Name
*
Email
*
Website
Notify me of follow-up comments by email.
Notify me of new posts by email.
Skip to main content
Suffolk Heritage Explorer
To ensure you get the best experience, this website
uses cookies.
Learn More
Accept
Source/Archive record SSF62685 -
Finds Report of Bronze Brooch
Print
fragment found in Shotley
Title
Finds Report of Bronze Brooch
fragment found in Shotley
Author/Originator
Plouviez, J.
=====
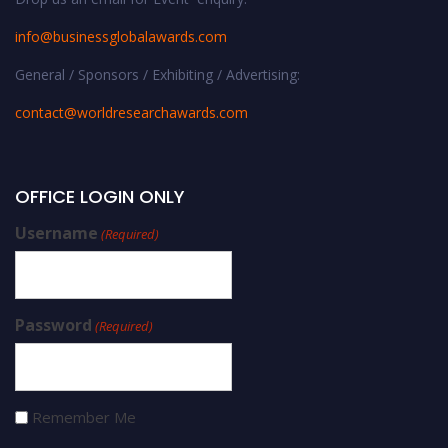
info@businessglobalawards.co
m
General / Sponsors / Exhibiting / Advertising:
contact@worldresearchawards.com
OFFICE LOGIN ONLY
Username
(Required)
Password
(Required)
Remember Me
=====
— Task prompt —
Find all lines in the records that hold the word "Notify". Copy them.

— Worked solution —
Notify me of follow-up comments by email.
Notify me of new posts by email.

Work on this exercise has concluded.